Copy verbatim the block of lines in the entries below whose first line contains "mais sustentável em um momento de grandes" and whose last line contains "de um plano". Leave out all other lines.

**Source material**
------------------------
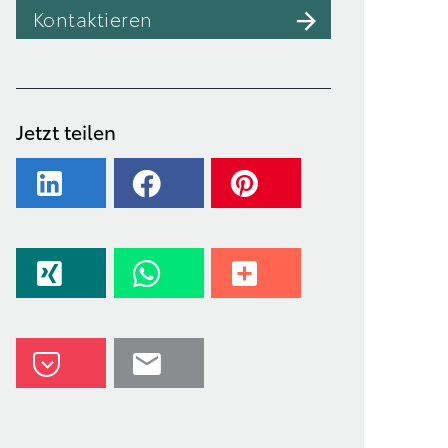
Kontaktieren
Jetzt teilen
------------------------
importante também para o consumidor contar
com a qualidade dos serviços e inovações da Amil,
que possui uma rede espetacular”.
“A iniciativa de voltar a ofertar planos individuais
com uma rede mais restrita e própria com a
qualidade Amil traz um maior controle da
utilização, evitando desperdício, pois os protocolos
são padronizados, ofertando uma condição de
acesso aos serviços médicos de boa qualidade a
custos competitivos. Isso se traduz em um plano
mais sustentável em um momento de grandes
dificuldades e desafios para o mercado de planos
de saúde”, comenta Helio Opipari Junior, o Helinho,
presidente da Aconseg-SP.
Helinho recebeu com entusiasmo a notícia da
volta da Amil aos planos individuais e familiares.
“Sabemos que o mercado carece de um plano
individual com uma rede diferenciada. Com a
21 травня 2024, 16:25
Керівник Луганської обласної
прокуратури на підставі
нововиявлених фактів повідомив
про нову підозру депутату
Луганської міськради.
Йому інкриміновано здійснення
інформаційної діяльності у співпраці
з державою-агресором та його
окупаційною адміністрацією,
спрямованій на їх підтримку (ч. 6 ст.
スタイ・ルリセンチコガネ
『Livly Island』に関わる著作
------------------------
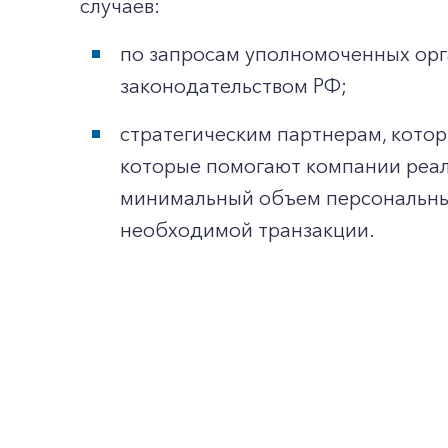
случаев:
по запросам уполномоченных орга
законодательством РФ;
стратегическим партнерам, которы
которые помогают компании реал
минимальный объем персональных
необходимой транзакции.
------------------------
**Answer to the problem**
mais sustentável em um momento de grandes
dificuldades e desafios para o mercado de planos
de saúde”, comenta Helio Opipari Junior, o Helinho,
presidente da Aconseg-SP.
Helinho recebeu com entusiasmo a notícia da
volta da Amil aos planos individuais e familiares.
“Sabemos que o mercado carece de um plano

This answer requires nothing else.